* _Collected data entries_
▼
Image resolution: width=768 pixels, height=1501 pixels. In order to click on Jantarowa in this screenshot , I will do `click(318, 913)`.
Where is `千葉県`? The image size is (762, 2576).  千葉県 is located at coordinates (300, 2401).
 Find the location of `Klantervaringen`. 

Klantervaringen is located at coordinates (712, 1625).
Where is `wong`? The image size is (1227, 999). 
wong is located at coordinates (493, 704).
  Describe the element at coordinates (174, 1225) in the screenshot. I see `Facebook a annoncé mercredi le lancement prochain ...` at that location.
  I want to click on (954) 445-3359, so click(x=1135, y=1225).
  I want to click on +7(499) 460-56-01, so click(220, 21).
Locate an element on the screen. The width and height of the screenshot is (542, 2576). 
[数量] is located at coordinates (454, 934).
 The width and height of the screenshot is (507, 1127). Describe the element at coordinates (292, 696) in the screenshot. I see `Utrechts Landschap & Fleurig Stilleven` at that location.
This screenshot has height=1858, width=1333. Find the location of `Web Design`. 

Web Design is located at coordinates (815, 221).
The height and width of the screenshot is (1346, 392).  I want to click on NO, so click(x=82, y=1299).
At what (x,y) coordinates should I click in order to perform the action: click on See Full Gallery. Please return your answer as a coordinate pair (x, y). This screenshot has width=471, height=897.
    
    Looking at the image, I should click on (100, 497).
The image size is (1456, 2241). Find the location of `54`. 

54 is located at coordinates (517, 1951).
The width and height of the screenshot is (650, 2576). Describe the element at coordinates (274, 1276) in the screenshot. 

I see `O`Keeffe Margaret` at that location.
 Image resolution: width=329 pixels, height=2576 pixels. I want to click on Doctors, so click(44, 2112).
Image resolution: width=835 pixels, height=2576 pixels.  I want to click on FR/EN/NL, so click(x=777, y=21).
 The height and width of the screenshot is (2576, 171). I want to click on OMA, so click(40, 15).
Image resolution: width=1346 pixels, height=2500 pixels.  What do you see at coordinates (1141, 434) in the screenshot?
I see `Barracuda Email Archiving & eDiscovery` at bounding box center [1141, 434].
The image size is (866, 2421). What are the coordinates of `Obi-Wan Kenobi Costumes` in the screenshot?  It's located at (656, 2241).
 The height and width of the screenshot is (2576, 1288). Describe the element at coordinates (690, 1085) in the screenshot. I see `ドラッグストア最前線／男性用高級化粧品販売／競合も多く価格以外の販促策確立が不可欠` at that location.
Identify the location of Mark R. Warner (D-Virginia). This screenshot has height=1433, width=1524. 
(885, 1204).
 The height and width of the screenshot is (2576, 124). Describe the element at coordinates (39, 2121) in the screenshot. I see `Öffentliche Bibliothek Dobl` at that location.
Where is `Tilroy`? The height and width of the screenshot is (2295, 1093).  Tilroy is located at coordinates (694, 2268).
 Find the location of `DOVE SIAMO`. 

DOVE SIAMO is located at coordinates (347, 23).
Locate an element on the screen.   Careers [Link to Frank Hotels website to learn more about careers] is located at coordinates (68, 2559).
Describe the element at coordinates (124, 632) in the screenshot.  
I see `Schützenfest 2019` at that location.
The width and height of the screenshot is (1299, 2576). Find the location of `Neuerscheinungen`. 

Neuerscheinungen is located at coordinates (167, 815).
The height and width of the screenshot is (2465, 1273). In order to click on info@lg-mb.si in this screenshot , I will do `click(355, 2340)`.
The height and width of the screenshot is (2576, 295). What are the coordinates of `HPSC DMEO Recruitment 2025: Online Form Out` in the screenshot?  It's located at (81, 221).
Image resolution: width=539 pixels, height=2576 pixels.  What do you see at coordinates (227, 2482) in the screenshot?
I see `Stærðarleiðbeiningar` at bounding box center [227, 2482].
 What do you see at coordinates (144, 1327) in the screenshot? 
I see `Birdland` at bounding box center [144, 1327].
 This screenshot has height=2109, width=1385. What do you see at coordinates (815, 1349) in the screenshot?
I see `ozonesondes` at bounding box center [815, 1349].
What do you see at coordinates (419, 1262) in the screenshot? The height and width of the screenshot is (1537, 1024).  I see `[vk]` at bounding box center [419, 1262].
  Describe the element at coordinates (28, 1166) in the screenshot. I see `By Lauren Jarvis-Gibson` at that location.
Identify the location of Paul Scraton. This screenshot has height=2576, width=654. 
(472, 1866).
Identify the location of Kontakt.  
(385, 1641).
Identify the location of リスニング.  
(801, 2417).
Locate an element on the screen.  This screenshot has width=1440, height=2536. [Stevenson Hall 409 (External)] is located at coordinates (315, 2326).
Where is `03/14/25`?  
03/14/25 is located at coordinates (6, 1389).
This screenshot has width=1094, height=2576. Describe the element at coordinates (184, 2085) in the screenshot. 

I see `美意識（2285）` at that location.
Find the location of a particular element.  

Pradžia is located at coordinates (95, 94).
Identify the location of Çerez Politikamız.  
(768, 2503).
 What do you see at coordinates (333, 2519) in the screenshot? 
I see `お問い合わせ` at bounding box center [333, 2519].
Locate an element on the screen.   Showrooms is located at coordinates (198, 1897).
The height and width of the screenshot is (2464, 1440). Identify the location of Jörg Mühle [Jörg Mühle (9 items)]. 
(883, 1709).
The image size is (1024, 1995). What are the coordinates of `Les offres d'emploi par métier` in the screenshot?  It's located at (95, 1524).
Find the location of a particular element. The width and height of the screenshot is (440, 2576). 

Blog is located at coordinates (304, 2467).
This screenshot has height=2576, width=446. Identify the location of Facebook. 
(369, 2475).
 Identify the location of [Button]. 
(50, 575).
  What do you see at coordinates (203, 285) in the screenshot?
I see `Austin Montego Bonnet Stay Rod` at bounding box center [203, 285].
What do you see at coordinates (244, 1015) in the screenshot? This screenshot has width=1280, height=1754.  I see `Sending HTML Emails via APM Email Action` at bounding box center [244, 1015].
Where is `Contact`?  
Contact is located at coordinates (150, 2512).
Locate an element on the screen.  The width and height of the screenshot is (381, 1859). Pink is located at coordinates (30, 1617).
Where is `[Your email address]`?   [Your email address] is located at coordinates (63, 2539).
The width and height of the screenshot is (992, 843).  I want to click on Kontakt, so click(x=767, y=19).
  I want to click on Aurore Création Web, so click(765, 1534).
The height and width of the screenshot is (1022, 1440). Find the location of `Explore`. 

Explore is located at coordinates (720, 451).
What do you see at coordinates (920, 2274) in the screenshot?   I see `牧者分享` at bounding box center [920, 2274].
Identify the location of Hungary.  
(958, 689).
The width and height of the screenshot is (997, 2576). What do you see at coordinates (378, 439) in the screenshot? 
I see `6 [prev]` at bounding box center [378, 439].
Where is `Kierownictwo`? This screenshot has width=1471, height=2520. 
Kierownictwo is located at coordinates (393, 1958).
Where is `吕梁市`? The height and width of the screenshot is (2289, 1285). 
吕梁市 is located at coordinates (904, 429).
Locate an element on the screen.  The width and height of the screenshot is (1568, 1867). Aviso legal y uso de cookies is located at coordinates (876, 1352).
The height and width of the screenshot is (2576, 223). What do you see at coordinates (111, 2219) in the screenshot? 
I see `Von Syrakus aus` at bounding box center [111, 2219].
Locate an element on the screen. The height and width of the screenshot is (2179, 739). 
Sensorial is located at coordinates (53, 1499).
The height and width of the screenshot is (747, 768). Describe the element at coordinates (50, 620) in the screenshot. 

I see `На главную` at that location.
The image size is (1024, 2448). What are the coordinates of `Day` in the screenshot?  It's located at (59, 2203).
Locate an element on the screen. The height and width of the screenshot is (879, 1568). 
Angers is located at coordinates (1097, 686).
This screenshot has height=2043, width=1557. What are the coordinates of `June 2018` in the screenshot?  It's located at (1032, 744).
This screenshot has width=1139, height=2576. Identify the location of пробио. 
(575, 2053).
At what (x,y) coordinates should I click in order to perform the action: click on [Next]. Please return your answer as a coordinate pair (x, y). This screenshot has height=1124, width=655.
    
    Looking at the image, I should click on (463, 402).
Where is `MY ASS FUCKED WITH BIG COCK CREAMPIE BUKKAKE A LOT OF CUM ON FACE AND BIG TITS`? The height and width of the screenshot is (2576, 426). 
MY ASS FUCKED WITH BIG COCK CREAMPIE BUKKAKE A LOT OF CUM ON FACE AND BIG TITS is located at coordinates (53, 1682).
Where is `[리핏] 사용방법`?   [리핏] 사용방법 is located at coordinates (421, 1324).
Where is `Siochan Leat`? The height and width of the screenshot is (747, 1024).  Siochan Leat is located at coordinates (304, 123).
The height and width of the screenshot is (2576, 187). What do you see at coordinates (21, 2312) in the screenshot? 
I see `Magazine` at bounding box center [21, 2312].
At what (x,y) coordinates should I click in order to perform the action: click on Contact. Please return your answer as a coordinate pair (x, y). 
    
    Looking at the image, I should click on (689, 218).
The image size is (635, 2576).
▲
* _Task description_
Taking the line with "Find the location of a particular element. The" as the first and the line with "What do you see at coordinates (920, 2274)" as the last, retype that stretch of the data above exactly, with no other lines.

* _Answer box_
Find the location of a particular element. The width and height of the screenshot is (440, 2576). 

Blog is located at coordinates (304, 2467).
This screenshot has height=2576, width=446. Identify the location of Facebook. 
(369, 2475).
 Identify the location of [Button]. 
(50, 575).
  What do you see at coordinates (203, 285) in the screenshot?
I see `Austin Montego Bonnet Stay Rod` at bounding box center [203, 285].
What do you see at coordinates (244, 1015) in the screenshot? This screenshot has width=1280, height=1754.  I see `Sending HTML Emails via APM Email Action` at bounding box center [244, 1015].
Where is `Contact`?  
Contact is located at coordinates (150, 2512).
Locate an element on the screen.  The width and height of the screenshot is (381, 1859). Pink is located at coordinates (30, 1617).
Where is `[Your email address]`?   [Your email address] is located at coordinates (63, 2539).
The width and height of the screenshot is (992, 843).  I want to click on Kontakt, so click(x=767, y=19).
  I want to click on Aurore Création Web, so click(765, 1534).
The height and width of the screenshot is (1022, 1440). Find the location of `Explore`. 

Explore is located at coordinates (720, 451).
What do you see at coordinates (920, 2274) in the screenshot?   I see `牧者分享` at bounding box center [920, 2274].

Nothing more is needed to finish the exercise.